Em 1906: R. Ten-Cel. Costa ou Rua do Igarapé.
Júlio Calliari e Lectícia Parente são citados em documentos de 1912, c/comércio à Trav. Ten-Cel Costa, em 30/12/1912.
1905: R. Coronel Caripuna c/a Trav. Ten-Cel. Costa.
1914: José Marques da Silva, Oficial do Registro Civil, da cidade de Abaeté, Comarca de Igarapé-Miry, deste Estado do Pará, p/nomeação legal, etc. Lv. Nº 9, de Reg. de Nascimento, de Menotti Calliari, no dia 26 de novembro de 1914, na residência de s/pais, Trav. Ten-Cel. Costa, filho legítimo de Júlio Calliari e Lectícia Carmela Parente, brasileira.
Júlio Calliari, c/casa de comércio à Trav. Cel. Costa, casa de esquina.
Em 1925: Rua Ten-Cel. Costa, terreno c/fundos p/a Pça. de N. S. da Conceição.
De 1928 a 1931 há referências à Trav. Ten-Cel. Costa.
Nessa travessa ficava um imóvel de Messias de Sigmaringa Lobato.


Observações:

1) A Trav. Ten-Cel Costa é uma homenagem ao Ten-Cel. FRANCISCO ANTONIO DA COSTA, que no ano de 1835 conteve uma tentativa de invasão dos rebeldes cabanos no vilarejo de Abaeté. Ele tomou frente de um movimento ao lado do governo imperial/força legalista, armando os habitantes da vila e deu combate aos rebeldes cabanos que vieram das bases cabanas dos municípios vizinhos de Cametá, Barcarena e os da Ilha do Marajó com o s/ideal de justiça social e libertação do jugo de miséria e exploração por parte da classe dominante, especialmente dos colonos portugueses.

As lutas se processaram nos rios e igarapés e na foz do Rio Abaeté, mas sabe-se que a cabanagem se alastrou p/todo o interior do Pará, estando alguns desses municípios como Cametá, Muaná à frente da organização das forças revoltosas. Quando os revoltosos cabanos tentaram entrar na então Vila de Abaeté, foram rechaçadas pelas tropas chefiadas pelo Ten- Cel. Costa. Nessa luta muitos índios da região de Conde e Beja participaram dessas batalhas, tanto do lado dos rebeldes/maioria como do lado das forças legalistas/minoria.

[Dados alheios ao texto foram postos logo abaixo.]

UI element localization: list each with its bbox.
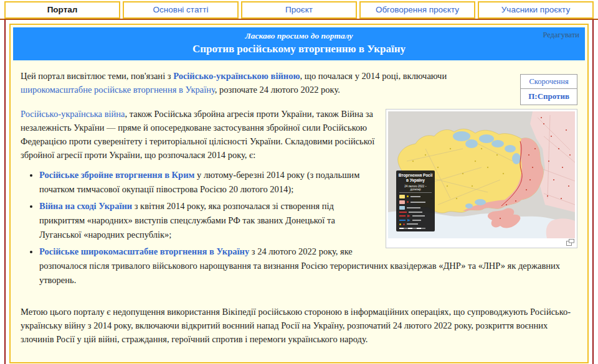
page-title: Спротив російському вторгненню в Україну	[13, 43, 585, 55]
link-russo-ukrainian-war[interactable]: Російсько-українською війною	[173, 71, 300, 81]
map-legend-title: Вторгнення Росії в Україну	[398, 173, 433, 184]
link-russo-ukrainian-war-2[interactable]: Російсько-українська війна	[21, 109, 125, 119]
link-war-in-donbas[interactable]: Війна на сході України	[39, 201, 132, 211]
tab-project-members[interactable]: Учасники проєкту	[478, 1, 594, 19]
shortcut-label-link[interactable]: Скорочення	[521, 75, 577, 88]
portal-frame: Ласкаво просимо до порталу Спротив росій…	[4, 20, 594, 364]
link-full-scale-invasion-2[interactable]: Російське широкомасштабне вторгнення в У…	[39, 246, 249, 256]
tab-bar: Портал Основні статті Проєкт Обговорення…	[0, 0, 598, 20]
link-crimea-invasion[interactable]: Російське збройне вторгнення в Крим	[39, 170, 194, 180]
enlarge-icon[interactable]	[566, 239, 574, 246]
intro-text-3: , розпочате 24 лютого 2022 року.	[215, 85, 340, 95]
portal-banner: Ласкаво просимо до порталу Спротив росій…	[13, 27, 585, 60]
ukraine-war-map-thumbnail[interactable]: Вторгнення Росії в Україну 24 лютого 202…	[386, 109, 577, 248]
intro-text-1: Цей портал висвітлює теми, пов'язані з	[21, 71, 173, 81]
tab-project[interactable]: Проєкт	[241, 1, 357, 19]
banner-welcome-text: Ласкаво просимо до порталу	[13, 31, 585, 41]
tab-portal[interactable]: Портал	[4, 1, 120, 19]
intro-text-2: , що почалася у 2014 році, включаючи	[300, 71, 447, 81]
link-full-scale-invasion[interactable]: широкомасштабне російське вторгнення в У…	[21, 85, 215, 95]
banner-edit-link[interactable]: Редагувати	[543, 30, 579, 40]
purpose-paragraph: Метою цього порталу є недопущення викори…	[21, 305, 577, 346]
tab-main-articles[interactable]: Основні статті	[123, 1, 239, 19]
map-legend: Вторгнення Росії в Україну 24 лютого 202…	[396, 170, 435, 231]
shortcut-value-link[interactable]: П:Спротив	[521, 88, 577, 105]
list-item: Російське широкомасштабне вторгнення в У…	[39, 245, 577, 287]
map-legend-date: 24 лютого 2022 – дотепер	[399, 185, 432, 193]
portal-content: Скорочення П:Спротив	[13, 69, 585, 346]
intro-paragraph: Цей портал висвітлює теми, пов'язані з Р…	[21, 69, 577, 96]
portal-main-box: Ласкаво просимо до порталу Спротив росій…	[9, 24, 589, 363]
tab-project-talk[interactable]: Обговорення проєкту	[359, 1, 475, 19]
shortcut-box: Скорочення П:Спротив	[520, 74, 577, 105]
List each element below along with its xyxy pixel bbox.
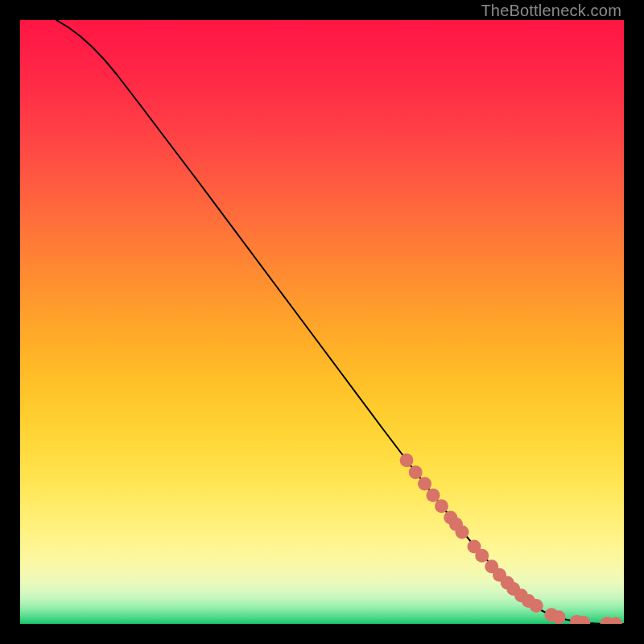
watermark-label: TheBottleneck.com xyxy=(481,2,621,20)
marker-dot xyxy=(530,599,543,613)
marker-dot xyxy=(456,526,469,539)
marker-dot xyxy=(435,499,448,513)
marker-dot xyxy=(475,549,489,563)
plot-area xyxy=(20,20,624,624)
marker-dot xyxy=(418,477,431,491)
marker-dot xyxy=(400,453,414,467)
plot-overlay xyxy=(20,20,624,624)
curve-line xyxy=(56,20,624,624)
marker-dot xyxy=(409,465,423,479)
marker-group xyxy=(400,453,623,624)
marker-dot xyxy=(427,489,440,502)
chart-frame: TheBottleneck.com xyxy=(0,0,644,644)
marker-dot xyxy=(552,610,566,624)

2) Essa travessa aparece nos escritos genealógicos da Professora Benvinda de Araújo Pontes, como a rua onde ficava a casa do dono de engenho Antonio Santos, cedido a s/pais e onde nasceu seu irmão Deodato de Araújo Pontes, em 27/10/1927.


RUA DO IGARAPÉ:
Documento de 1905 se refere à R. Ten-Cel. Costa ou Rua do Igarapé.
Documento de 1909 se refere a uma Rua do Igarapé, onde moravam Flora Campos e filhas.
Stella Lopes Lobato e família residia na Trav. do Igarapé.


Observações:
1) Como existia um igarapé que passava p/essa rua ela recebeu o nome popular de Rua do Igarapé, depois se chamou R. Ten-Cel. Costa.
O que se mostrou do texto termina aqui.